Jim James is one of indie rock’s great chameleons. Whether building stadium rock as frontman of My Morning Jacket or sweet melodies as part of folk rock supergroup Monsters of Folk, James has never been afraid to change. And with Regions of Light and Sound of God, his debut solo album, James once again shifts stylistically, moving into funkier territory than he has approached in the rest of his work and finding himself in the process. After over a decade in music, James sheds his skin once more, delightfully finding his true colors as a performer.

On the album, James builds spacey, hazy compositions that more closely recall the futuristic sounds of Miguel and Active Child than the arena rock of his work with My Morning Jacket.
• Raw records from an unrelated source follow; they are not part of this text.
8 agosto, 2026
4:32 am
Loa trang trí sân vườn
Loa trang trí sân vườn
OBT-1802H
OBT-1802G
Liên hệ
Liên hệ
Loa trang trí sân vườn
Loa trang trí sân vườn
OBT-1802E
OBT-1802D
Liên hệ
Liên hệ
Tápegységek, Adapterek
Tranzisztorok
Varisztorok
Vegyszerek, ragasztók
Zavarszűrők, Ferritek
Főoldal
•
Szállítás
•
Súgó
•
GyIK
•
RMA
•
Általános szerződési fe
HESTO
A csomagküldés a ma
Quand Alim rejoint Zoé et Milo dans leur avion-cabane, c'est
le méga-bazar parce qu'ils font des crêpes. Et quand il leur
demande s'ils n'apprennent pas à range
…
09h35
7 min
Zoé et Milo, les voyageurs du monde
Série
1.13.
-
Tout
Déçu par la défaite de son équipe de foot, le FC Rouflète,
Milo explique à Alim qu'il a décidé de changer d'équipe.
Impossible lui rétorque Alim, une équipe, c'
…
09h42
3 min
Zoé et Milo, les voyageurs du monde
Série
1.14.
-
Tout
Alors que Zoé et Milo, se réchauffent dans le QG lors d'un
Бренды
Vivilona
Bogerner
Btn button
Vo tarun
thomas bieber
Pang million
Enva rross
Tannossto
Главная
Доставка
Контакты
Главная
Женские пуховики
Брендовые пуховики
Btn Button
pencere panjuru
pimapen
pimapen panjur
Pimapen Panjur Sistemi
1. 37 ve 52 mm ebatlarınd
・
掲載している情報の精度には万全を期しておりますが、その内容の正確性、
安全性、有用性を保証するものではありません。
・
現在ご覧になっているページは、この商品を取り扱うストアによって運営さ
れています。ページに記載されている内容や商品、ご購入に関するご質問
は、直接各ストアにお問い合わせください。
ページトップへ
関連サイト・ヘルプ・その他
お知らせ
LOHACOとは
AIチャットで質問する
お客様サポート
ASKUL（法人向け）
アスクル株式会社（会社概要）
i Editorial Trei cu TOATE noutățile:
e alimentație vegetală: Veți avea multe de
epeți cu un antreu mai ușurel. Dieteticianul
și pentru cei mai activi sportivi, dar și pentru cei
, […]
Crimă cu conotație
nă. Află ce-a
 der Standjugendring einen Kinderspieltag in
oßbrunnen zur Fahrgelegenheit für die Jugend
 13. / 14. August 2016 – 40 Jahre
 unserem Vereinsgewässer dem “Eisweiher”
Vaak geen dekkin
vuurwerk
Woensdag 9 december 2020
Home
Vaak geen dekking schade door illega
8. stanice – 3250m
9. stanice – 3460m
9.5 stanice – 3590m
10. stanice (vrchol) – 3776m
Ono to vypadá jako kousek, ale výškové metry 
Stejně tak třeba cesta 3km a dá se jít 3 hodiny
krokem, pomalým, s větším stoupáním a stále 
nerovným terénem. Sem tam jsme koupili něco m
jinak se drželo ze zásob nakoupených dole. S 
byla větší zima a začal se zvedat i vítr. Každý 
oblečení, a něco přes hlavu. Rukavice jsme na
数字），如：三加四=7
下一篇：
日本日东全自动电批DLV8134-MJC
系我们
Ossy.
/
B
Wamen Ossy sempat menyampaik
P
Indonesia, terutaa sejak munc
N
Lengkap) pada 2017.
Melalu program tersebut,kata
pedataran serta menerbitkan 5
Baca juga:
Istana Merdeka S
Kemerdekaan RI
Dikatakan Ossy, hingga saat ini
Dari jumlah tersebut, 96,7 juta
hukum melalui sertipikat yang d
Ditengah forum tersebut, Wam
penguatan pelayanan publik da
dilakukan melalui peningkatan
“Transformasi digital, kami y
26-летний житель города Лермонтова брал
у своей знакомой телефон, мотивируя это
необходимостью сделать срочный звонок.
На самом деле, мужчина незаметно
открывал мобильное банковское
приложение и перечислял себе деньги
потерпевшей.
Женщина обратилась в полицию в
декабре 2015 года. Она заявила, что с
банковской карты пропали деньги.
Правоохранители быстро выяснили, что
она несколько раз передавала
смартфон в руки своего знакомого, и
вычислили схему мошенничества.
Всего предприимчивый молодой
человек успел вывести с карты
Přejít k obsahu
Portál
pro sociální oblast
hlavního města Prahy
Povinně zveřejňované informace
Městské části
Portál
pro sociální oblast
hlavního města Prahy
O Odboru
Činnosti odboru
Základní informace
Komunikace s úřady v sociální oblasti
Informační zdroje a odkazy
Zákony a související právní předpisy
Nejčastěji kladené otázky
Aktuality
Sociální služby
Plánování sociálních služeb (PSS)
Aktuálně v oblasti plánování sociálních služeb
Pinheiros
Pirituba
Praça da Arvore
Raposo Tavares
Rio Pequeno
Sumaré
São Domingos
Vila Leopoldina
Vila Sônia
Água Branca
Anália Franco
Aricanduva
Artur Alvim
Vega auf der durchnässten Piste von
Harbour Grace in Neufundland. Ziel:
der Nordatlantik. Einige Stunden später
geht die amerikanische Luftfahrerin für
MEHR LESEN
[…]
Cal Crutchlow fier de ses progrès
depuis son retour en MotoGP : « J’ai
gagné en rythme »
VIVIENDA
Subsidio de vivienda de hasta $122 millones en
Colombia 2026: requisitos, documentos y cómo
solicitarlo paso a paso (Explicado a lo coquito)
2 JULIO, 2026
Funk and R&B are clear influences across the album, especially on some of the more bass-heavy tracks. On “Actress,” the bass takes control, building mellow, infectious rhythms with James centering his vocals and guitar work around these bass melodies. “Of The Mother Again,” the album’s highlight, is an absolutely stunning track that features another catchy, funky bassline and guitar instrumentals that borrow from New Age music. “Know ’Til Now” is a rougher, synth-heavy track that builds textures out of vocal effects, while “All Is Forgiven” veers into jazz. James seizes the opportunity presented by this debut record to experiment, diverge sonically, and find a sound that ultimately fits his unique vision.

It’s not as if James has completely abandoned the styles that dominated the rest of his career. Arena rock and folk music are just as much part of James’ musical DNA as R&B. Compared to the rest of the album, “A New Life” and “Exploding” feel rather light, producing airy, folk-y melodies. Album opener “State of The Art” builds to a grand yet mellow melody, the likes of which could easily be found on a My Morning Jacket release.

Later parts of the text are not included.